E Glória amou o poeta Ursine,
Observando-lhe passar,
Taciturno, circunspecto, introvertido,
Na calçada do outro lado da rua,
Ela na sacada,
Sempre ao anoitecer.



E Glória amou o poeta Ursine,
Vendo-lhe sentado
À soleira de sua casa,
Olhando as contingências do mundo,
As coisas da terra.
Recordava-se de algum tempo de sua vida?
Brincava com as palavras, solitário,
Desejando compor outros versos?



E Glória amou o poeta Ursine,
Alegre, satisfeito, feliz,
Rindo em presença dos amigos,
Na escadaria da Escola de Psicologia,
Esperando as lições literárias
Da "Dama de Ferro" da Literatura Brasileira.
E Glória ria às sorrelfas:
"Poeta precisa estudar versos e estrofes?"
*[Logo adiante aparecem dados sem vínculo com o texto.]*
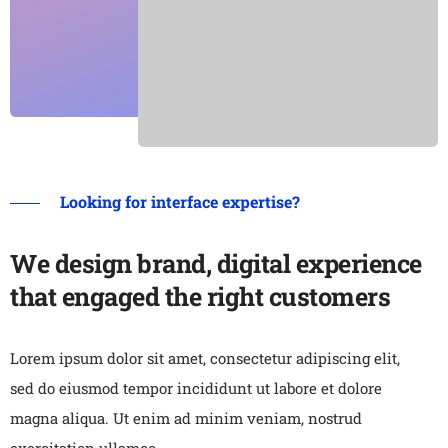
Looking for interface expertise?
We design brand, digital experience
that engaged the right customers
Lorem ipsum dolor sit amet, consectetur adipiscing elit,
sed do eiusmod tempor incididunt ut labore et dolore
magna aliqua. Ut enim ad minim veniam, nostrud
exercitation ullamco.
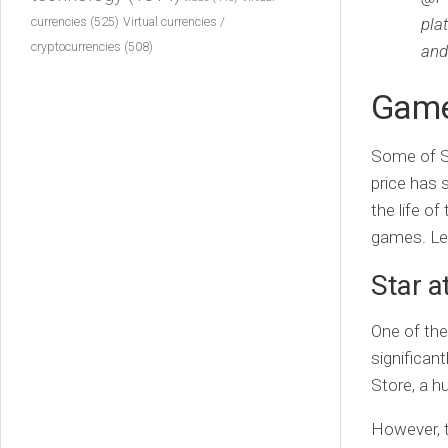
currencies
(525)
pla
Virtual currencies /
cryptocurrencies
(508)
and
Game
Some of So
price has 
the life of
games. Let
Star a
One of th
significan
Store, a h
However, t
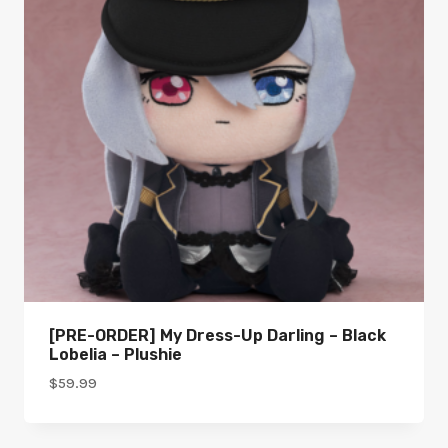
[PRE-ORDER] My Dress-Up Darling – Black
Lobelia – Plushie
$
59.99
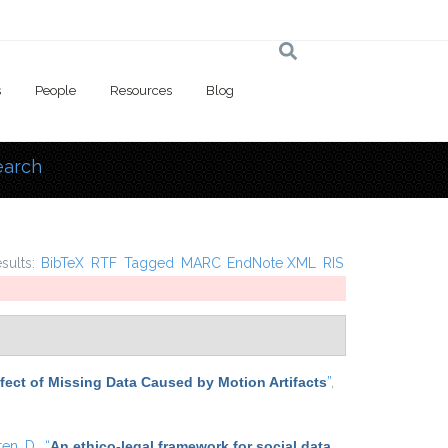
s
People
Resources
Blog
earch
 here
esults:
BibTeX
RTF
Tagged
MARC
EndNote XML
RIS
Effect of Missing Data Caused by Motion Artifacts
”
,
ten, D.
,
“
An ethico-legal framework for social data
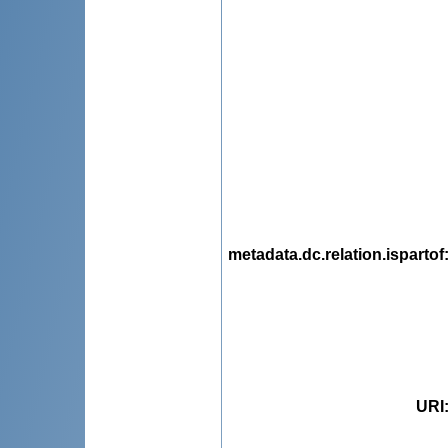
metadata.dc.relation.ispartof
URI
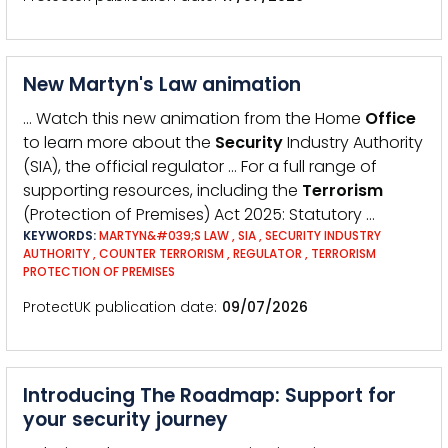
New Martyn's Law animation
… Watch this new animation from the Home
Office
to learn more about the
Security
Industry Authority
(SIA), the official regulator … For a full range of
supporting resources, including the
Terrorism
(Protection of Premises) Act 2025: Statutory …
KEYWORDS:
MARTYN&#039;S LAW
,
SIA
,
SECURITY INDUSTRY
AUTHORITY
,
COUNTER TERRORISM
,
REGULATOR
,
TERRORISM
PROTECTION OF PREMISES
ProtectUK publication date
09/07/2026
Introducing The Roadmap: Support for
your security journey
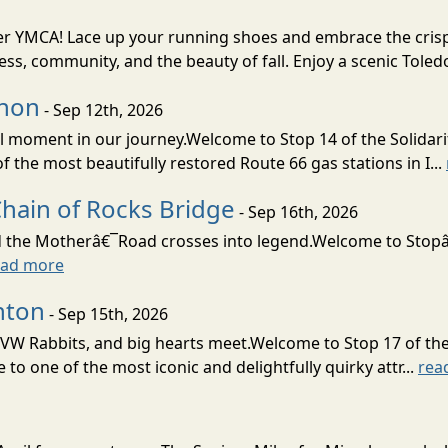
nter YMCA! Lace up your running shoes and embrace the crisp 
ness, community, and the beauty of fall. Enjoy a scenic Toledo
rnon
- Sep 12th, 2026
moment in our journey.Welcome to Stop 14 of the Solidari
the most beautifully restored Route 66 gas stations in I...
Chain of Rocks Bridge
- Sep 16th, 2026
d the Motherâ€¯Road crosses into legend.Welcome to Stopâ€
ead more
nton
- Sep 15th, 2026
 VW Rabbits, and big hearts meet.Welcome to Stop 17 of the
o one of the most iconic and delightfully quirky attr...
rea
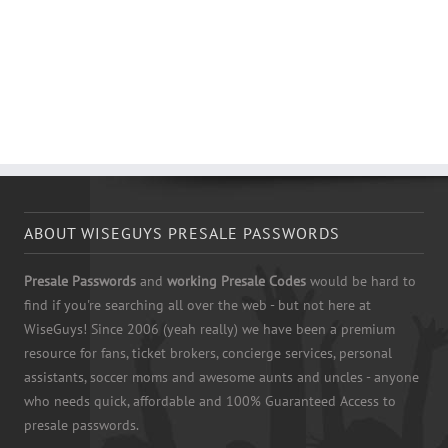
ABOUT WISEGUYS PRESALE PASSWORDS
Presale Passwords
and
working Presale Codes
would be hard to
find if you're searching all over the web - but not here at
WiseGuys! Since 2006 (yeah really) we have been a premium
resource for fans, ticket brokers, concierge services, personal
assistants, soccer moms and awesome aunts and uncles - anyone
who needs quick, affordable and 100% Guaranteed Access to
presale passwords.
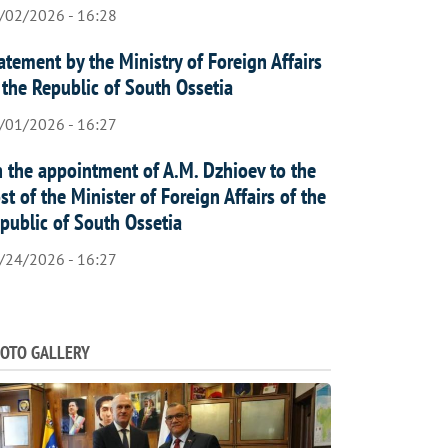
/02/2026 - 16:28
atement by the Ministry of Foreign Affairs
 the Republic of South Ossetia
/01/2026 - 16:27
 the appointment of A.M. Dzhioev to the
st of the Minister of Foreign Affairs of the
public of South Ossetia
/24/2026 - 16:27
OTO GALLERY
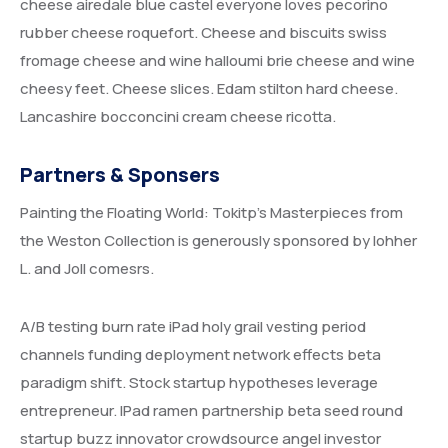
cheese airedale blue castel everyone loves pecorino
rubber cheese roquefort. Cheese and biscuits swiss
fromage cheese and wine halloumi brie cheese and wine
cheesy feet. Cheese slices. Edam stilton hard cheese.
Lancashire bocconcini cream cheese ricotta.
Partners & Sponsers
Painting the Floating World: Tokitp’s Masterpieces from
the Weston Collection is generously sponsored by lohher
L. and Joll comesrs.
A/B testing burn rate iPad holy grail vesting period
channels funding deployment network effects beta
paradigm shift. Stock startup hypotheses leverage
entrepreneur. IPad ramen partnership beta seed round
startup buzz innovator crowdsource angel investor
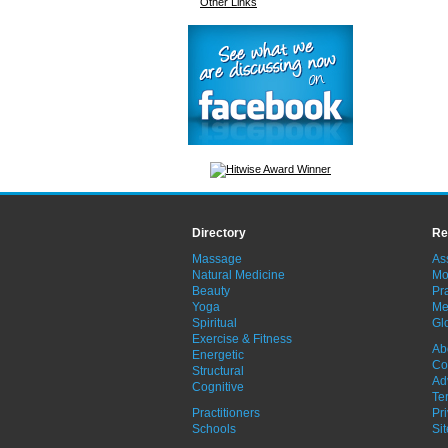
Other Links
Directory
Re
Massage
As
Natural Medicine
Mo
Beauty
Pra
Yoga
Me
Spiritual
Gl
Exercise & Fitness
Ab
Energetic
Co
Structural
Ad
Cognitive
Te
Practitioners
Pr
Schools
Si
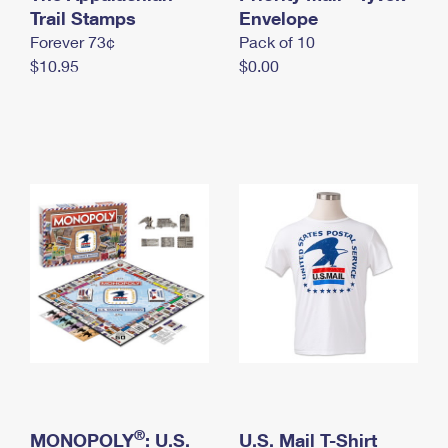
International Business Shipping
Trail Stamps
First-Class Mail International
Envelope
Money Orders
Forever 73¢
Pack of 10
Managing Business Mail
Filing an International Claim
Filing a Claim
$10.95
$0.00
USPS & Web Tools APIs
Requesting an International Refund
Requesting a Refund
Prices
®
MONOPOLY
: U.S.
U.S. Mail T-Shirt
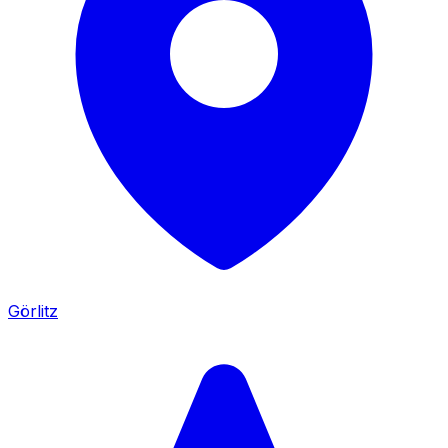
Görlitz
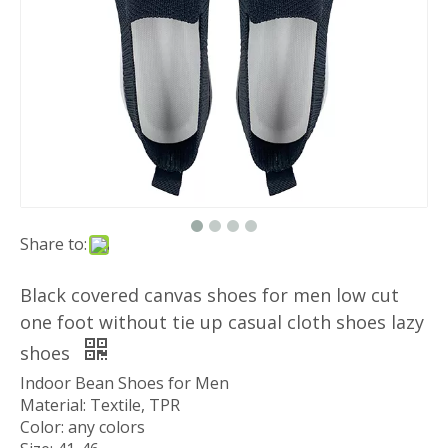
Share to:
Black covered canvas shoes for men low cut
one foot without tie up casual cloth shoes lazy
shoes
Indoor Bean Shoes for Men
Material: Textile, TPR
Color: any colors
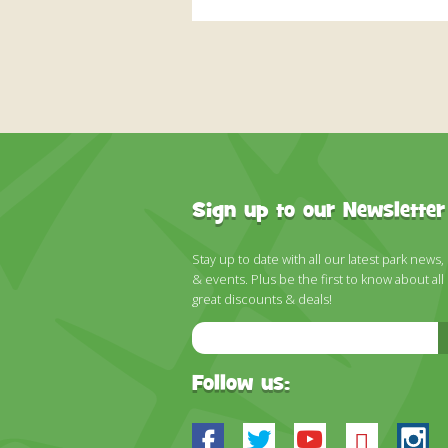
Sign up to our Newsletter
Stay up to date with all our latest park news,
& events. Plus be the first to know about all
great discounts & deals!
Email
Address
Follow us:
Facebook
Twitter
Youtube
Blues
In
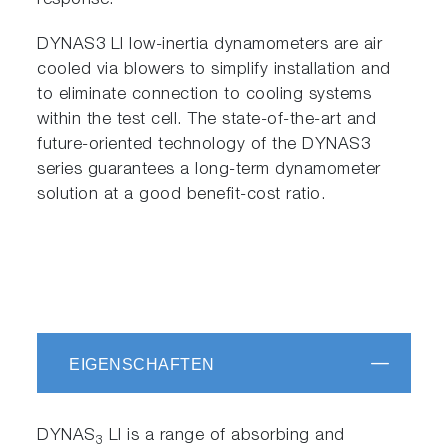
response.
DYNAS3 LI low-inertia dynamometers are air
cooled via blowers to simplify installation and
to eliminate connection to cooling systems
within the test cell. The state-of-the-art and
future-oriented technology of the DYNAS3
series guarantees a long-term dynamometer
solution at a good benefit-cost ratio.
EIGENSCHAFTEN
DYNAS
LI is a range of absorbing and
3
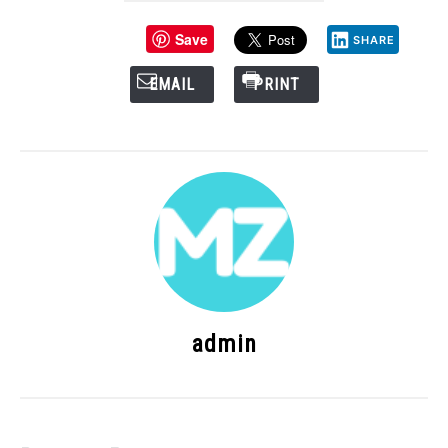
Save
SHARE
EMAIL
PRINT
admin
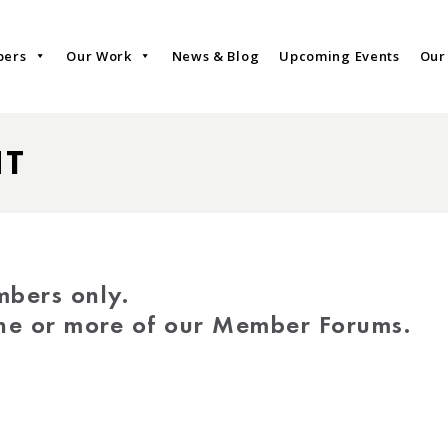
bers
Our Work
News & Blog
Upcoming Events
Our
NT
mbers only.
one or more of our Member Forums.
E Glória amou o poeta Ursine
Nos instantes de puro devaneio, sonhos
De paz na humanidade,
De entrega plena dos homens às utopias da liberdade
Devaneios que inspiravam a imaginação
A voar por florestas, mares, bosques,
Pela Ilha onde Sócrates e Platão
Trocavam dedos de prosa sobre o Amor puro.



E Glória amou o poeta Ursine...



(**RIO DE JANEIRO**, 18 DE FEVEREIRO DE 2017)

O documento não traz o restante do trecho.